Und dann diagnostizierten die Ärzte 2014 eine Krebserkrankung bei Anne Schneider, immerhin so weit fortgeschritten und so aggressiv, dass ihr Mann zwei Jahre früher als geplant den EKD-Vorsitz abgab. Schoss da nicht noch einmal alle Trauer hoch und auch die eine große Frage: Wieso, Gott, mutest Du uns so viel zu?
Anne Schneider schüttelt den Kopf. „So habe ich nie gedacht“, sagt sie. „Die Diagnose hat mich erschreckt und geängstigt, aber die Theodizee-Frage stelle ich mir viel eher, wenn ich an Auschwitz denke oder an den ‚Islamischen Staat‘.“ So erfüllt sei ihr Leben gewesen, so reich. „Wie blind müsste ich sein, um das nicht zu sehen?“

Anne Schneiders Kräfte kehren zurück

Dass harte Monate hinter ihr liegen, leugnet Anne Schneider aber nicht.

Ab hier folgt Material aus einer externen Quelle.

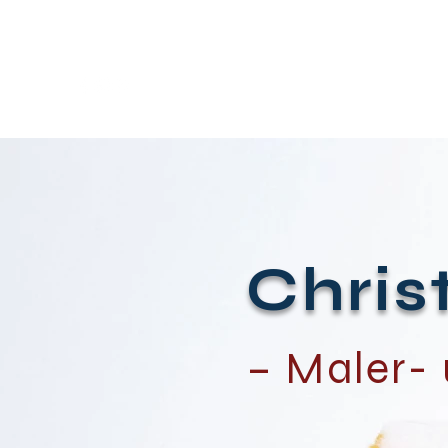
Home
Chris
– Maler-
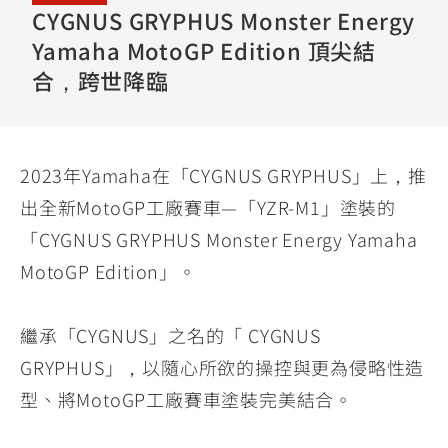
YZF-R3
NMAX
07
07
CYGNUS GRYPHUS Monster Energy
Y-
251~549
150
Yamaha MotoGP Edition 頂尖結
550+
FORCE
FZ-X
AMT
合，跨世降臨
2.0
150
550+
YZF-R15
AUGUR
150
150
150
2023年Yamaha在「CYGNUS GRYPHUS」上，推
MT-
MT-
出全新MotoGP工廠賽車—「YZR-M1」塗裝的
RS NEO
03
15
「CYGNUS GRYPHUS Monster Energy Yamaha
125
251~549
150
MotoGP Edition」。
繼承「CYGNUS」之名的「 CYGNUS
GRYPHUS」，以隨心所欲的操控與更為侵略性造
型、將MotoGP工廠賽車塗裝完美結合。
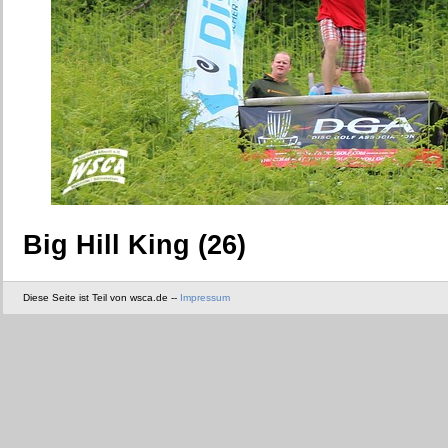
Big Hill King (26)
Diese Seite ist Teil von wsca.de --
Impressum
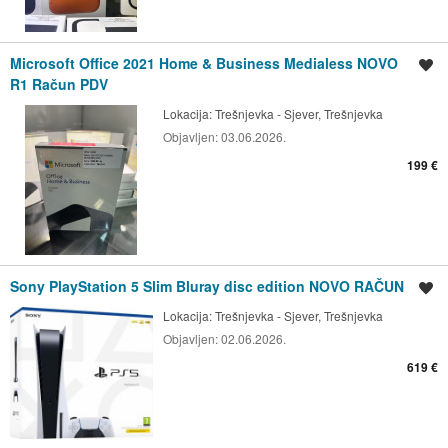
Microsoft Office 2021 Home & Business Medialess NOVO
Spremi oglas
R1 Račun PDV
Lokacija:
Trešnjevka - Sjever, Trešnjevka
Objavljen:
03.06.2026.
199 €
Sony PlayStation 5 Slim Bluray disc edition NOVO RAČUN
Spremi oglas
Lokacija:
Trešnjevka - Sjever, Trešnjevka
Objavljen:
02.06.2026.
619 €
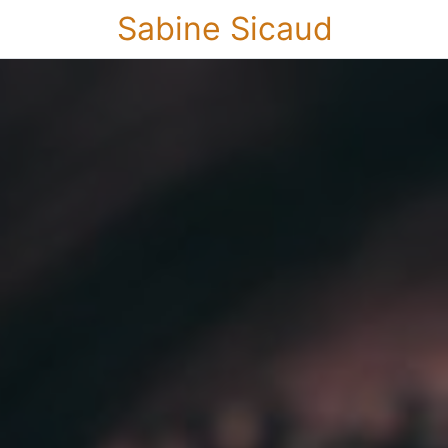
Sabine Sicaud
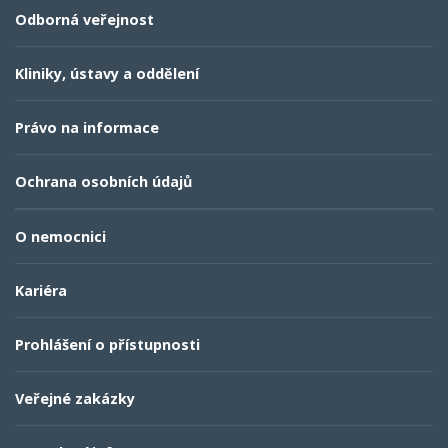
Odborná veřejnost
Kliniky, ústavy a oddělení
Právo na informace
Ochrana osobních údajů
O nemocnici
Kariéra
Prohlášení o přístupnosti
Veřejné zakázky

Chemotherapie, Operation, Bestrahlung, Antikörpertherapie. Vor allem die quälende Chemo habe sie manchmal nur mit dem Gedanken ertragen, dass es Hoffnung auf Erfolg gebe, sagt Anne Schneider. Oder dass sie im anderen Fall ihrem Leben ein Ende bereiten könnte. Dass ihr Mann dank seines beruflichen Ausstiegs viel Zeit für sie hatte, oft bei ihr sitzen oder auch mal Wadenwickel wechseln konnte, wenn das Fieber hoch stieg – „dafür bin ich so dankbar.“ Und auch er habe dieser Zeit etwas Gutes abgewinnen können, behauptet sie augenzwinkernd. „Damals war ich so schwach, dass ich ihm nicht so oft widersprechen konnte wie sonst!“
Seit ein paar Monaten sind in Anne Schneiders Körper nun die Lebenskräfte zurückgekehrt. Jetzt muss er wohl wieder mit ihr diskutieren, dieser freundliche, ruhige, sachliche Nikolaus Schneider. Zum Beispiel eben über die Frage, wie groß der Verantwortungsraum ist, den Gott dem Menschen am Ende des Lebens lässt. „Das haben wir aber eigentlich ausdiskutiert“, sagt Anne Schneider. Denn das Thema beschäftige sie beide schon seit Jahrzehnten, nicht erst seit der Krebserkrankung.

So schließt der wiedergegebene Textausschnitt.